There have been rumours this summer that Apple might buy Mistral. Some other European AI start-ups have already sold out to US companies, such as Finland’s Silo AI, which the US chipmaker AMD bought last year for $665mn.
But European governments and industrial companies are desperate to preserve a regional AI champion that does not ship data to the US. “The strategy has always been to keep Mistral as an independent company,” Paul Murphy, partner at US venture capital firm Lightspeed who sits on Mistral’s board, tells me.
It is clear that European AI companies cannot mobilise the same volume of money as their US rivals, for whom capital is a strategy.
Last week, Anthropic raised $13bn at a valuation of $183bn. Tech news site The Information reported that OpenAI was projecting it would burn through $115bn of cash by 2029. OpenAI has also been discussing a secondary share sale valuing the company at $500bn. Its chief executive, Sam Altman, has said that the ChatGPT developer might become the “most capital-intensive start-up” in Silicon Valley history.
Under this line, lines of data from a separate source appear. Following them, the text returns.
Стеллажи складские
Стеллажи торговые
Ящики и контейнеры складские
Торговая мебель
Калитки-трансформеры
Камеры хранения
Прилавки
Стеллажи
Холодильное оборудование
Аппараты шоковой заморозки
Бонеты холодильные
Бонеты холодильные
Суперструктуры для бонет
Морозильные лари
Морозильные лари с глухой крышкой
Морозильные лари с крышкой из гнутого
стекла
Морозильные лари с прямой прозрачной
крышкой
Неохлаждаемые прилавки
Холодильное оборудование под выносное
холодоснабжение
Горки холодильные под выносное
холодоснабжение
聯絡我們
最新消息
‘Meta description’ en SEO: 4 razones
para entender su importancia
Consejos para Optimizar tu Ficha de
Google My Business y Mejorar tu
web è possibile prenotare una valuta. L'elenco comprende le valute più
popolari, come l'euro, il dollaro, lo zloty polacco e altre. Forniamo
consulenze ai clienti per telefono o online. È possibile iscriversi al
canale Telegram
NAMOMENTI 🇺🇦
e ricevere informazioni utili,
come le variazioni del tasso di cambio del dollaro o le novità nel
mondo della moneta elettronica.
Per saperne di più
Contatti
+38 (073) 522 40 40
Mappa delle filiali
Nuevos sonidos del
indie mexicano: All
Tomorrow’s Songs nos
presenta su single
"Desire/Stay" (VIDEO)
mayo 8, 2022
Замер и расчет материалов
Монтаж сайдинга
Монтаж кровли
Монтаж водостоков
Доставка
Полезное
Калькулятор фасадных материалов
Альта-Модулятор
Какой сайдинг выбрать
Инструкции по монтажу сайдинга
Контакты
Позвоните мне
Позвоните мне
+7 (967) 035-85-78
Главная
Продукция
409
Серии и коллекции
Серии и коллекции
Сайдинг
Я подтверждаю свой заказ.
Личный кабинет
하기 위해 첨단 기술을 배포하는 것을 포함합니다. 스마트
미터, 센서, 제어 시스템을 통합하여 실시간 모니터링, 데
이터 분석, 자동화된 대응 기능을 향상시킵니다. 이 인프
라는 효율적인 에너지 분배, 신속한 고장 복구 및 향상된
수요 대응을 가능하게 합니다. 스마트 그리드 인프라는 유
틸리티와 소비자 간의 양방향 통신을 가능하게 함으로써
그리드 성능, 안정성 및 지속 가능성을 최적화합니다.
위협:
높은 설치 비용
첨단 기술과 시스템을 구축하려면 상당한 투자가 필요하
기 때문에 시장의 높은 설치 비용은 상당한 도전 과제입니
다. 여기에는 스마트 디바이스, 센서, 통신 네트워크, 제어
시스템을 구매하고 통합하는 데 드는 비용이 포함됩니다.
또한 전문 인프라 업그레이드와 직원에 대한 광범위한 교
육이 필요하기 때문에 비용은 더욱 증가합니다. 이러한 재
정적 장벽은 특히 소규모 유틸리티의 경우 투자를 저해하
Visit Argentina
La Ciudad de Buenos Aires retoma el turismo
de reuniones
The local capital available to tech start-ups in Europe is a fraction of that in the US. In his European competitiveness report, published a year ago, Mario Draghi called for an €800bn a year boost to investment to stop the region falling further behind the US and China. In particular, the former Italian prime minister highlighted how little European pension funds allocated to growth capital.
The same is true in the UK. In a speech last week, Anne Glover, chief executive of Amadeus Capital Partners, noted that pension funds in Britain and Ireland invested just 0.007 per cent of their assets in VC, compared with between 0.5 per cent and 2 per cent in North America. Increasing that share to 0.5 per cent would imply a 70-fold increase, transforming Britain’s tech sector.
Mistral, which regards itself as a global company, has not struggled to attract VC investment, especially from the US, and has put it to good use. “Mistral has been exponentially more capital efficient than other labs,” says Murphy.
Its focus on developing open-source AI models and targeting enterprise customers also distinguishes it from most US competitors. To date, Mistral has generated €1.4bn of total contract value, not bad for a two-year-old company. Mistral cannot hope to compete with US rivals when it comes to tapping into the AI investment bubble and splashing the cash. But, now with the support of ASML, it makes sense to play its own game.